With all lights blackened but a single red blinking beacon, the road-rocket coasted briefly on a gentle slowdown before the mag-lev vehicle came to nestle, slotting quietly into the safety guttering. The moonlight gleaming off the pilot’s visor, Jetstar #9 rummaged through the dark, took a small silver bottle out of the emergency compartment, and screwed it open.

The live neural feed of every Earth citizen fizzled out. There would be no spectators here henceforth.

Shooting Star #13

 

Shooting Star #13 woke to the sound of a shattering sound barrier, screaming as he watched impossibly fast-moving vehicles collide into each other as constructions of solid matter, and end up as clouds of vapor and fire. The roar of far distant crowds saturated Star’s neural pathways, as the highway ahead noodled through a series of loops ignorant of conventional physics and common sense.

Several other competitors bifurcated themselves on violently sudden forks in the track, others would spin out, fly off, and fall until they became tiny dots in the sands far below the stilted speedway. All the while, Star’s screams swung from guttural and incoherent, to fervent proclamations of every single curse word in the universal tongue, as his arms somehow autopiloted him from one powersuit-wetting near-death experience to another.

He yelled for help. When that failed he screamed for mercy.
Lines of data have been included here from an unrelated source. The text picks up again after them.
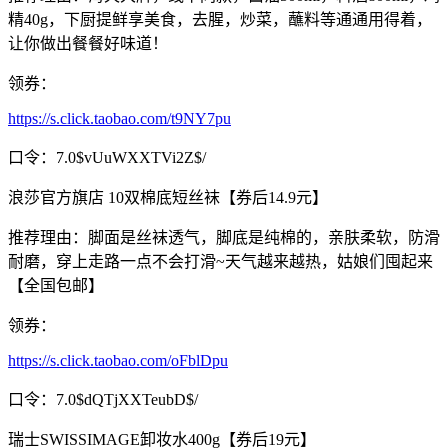
精40g，下厨提鲜享美食，去腥，炒菜，蘸料等通通用得着，
让你做出餐餐好味道！
领券：
https://s.click.taobao.com/t9NY7pu
口令：7.0$vUuWXXTVi2Z$/
浪莎官方旗店 10双棉底短丝袜【券后14.9元】
推荐理由：脚面是丝袜透气，脚底是纯棉的，亲肤柔软，防滑
耐磨，穿上走路一点不会打滑~天气越来越热，姑娘们囤起来
【全国包邮】
领券：
https://s.click.taobao.com/oFblDpu
口令：7.0$dQTjXXTeubD$/
瑞士SWISSIMAGE卸妆水400g【券后19元】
The synapse connection crackled in his brain, and the final sounds of dying pilots came through.

Many hours past. Star could not recall ever operating a super-sonic capsule of swiftly dealt death before. There was nothing in his memory that explained the towering star-children, with their grey, bulbous, rubbery limbs and their total absence of facial features.

In time, Star passed many pilots with his preternatural reflexes at the helm. They appeared to him as various-hued phazarlight blurs, as dark sounds reached Star’s mind from the synaptic nanoids resident there. Twenty-eight hours later the rains came, and the track powered down. Whatever brain-tech had tripped and obliterated Star’s memories started opening windows into thoughts which did not belong to him.

The despair of the desert exiles, unknowably old, and composed of loathing, to the background of beating rain on the pilot pod, the wailing wind, the scritch-scratch of something’s claws creeping. Over and over Star kept asking himself, “what were all those people so desperate to get away from?”

There was a flashing red beacon down the highway. Somebody who could help? Or explain? Anybody? Star scrambled at the exit hatch of the road-rocket until he resolved to kick his way out. Once free, hale needled Star’s face like the icy teeth of some dread wraith, the wind roaring the anguish of the deserted dead from the Sorrowsands as he staggered closer to the light.

The whispers deep in his mind, lamenting the lost, louder, angrier than before, brought visions of violence before his eyes, shaking the foundations on which he stood. The highway lurched and teetered as though tossed on the boiling foam of an enraged ocean. .

On hands and knees, Shooting Star #13 found the beacon. It was another mag-lev,  seemingly empty. Alternately pounding on the glass and tearing at his face in desperation and terror, he didn’t hear the footseteps, and he never saw the titanoid exoskeleton reaching out.

Then Star remembered. Why we race. Why he was so good. And why, if the network abandons you on the highway in the middle of the Sorrowsands, you open your emergency silver bottle and you take your poison.

Because you wouldn’t want to live through what happens next.